Records from a data collection:
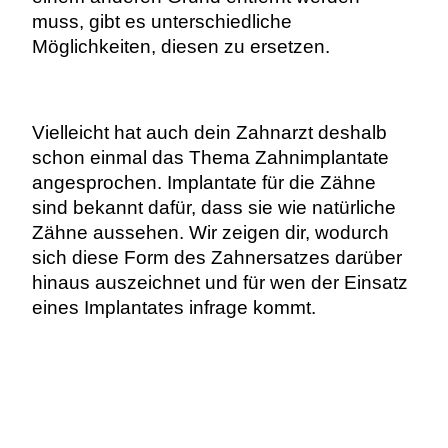
muss, gibt es unterschiedliche
Möglichkeiten, diesen zu ersetzen.
Vielleicht hat auch dein Zahnarzt deshalb
schon einmal das Thema Zahnimplantate
angesprochen.
Implantate für die Zähne
sind bekannt dafür, dass sie wie natürliche
Zähne aussehen. Wir zeigen dir, wodurch
sich diese Form des Zahnersatzes darüber
hinaus auszeichnet und für wen der Einsatz
eines Implantates infrage kommt.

What to produce
Please write out exactly the line containing "Implantate für die Zähne" and every line after it through the end of the records, nothing more.

Your solution
Implantate für die Zähne
sind bekannt dafür, dass sie wie natürliche
Zähne aussehen. Wir zeigen dir, wodurch
sich diese Form des Zahnersatzes darüber
hinaus auszeichnet und für wen der Einsatz
eines Implantates infrage kommt.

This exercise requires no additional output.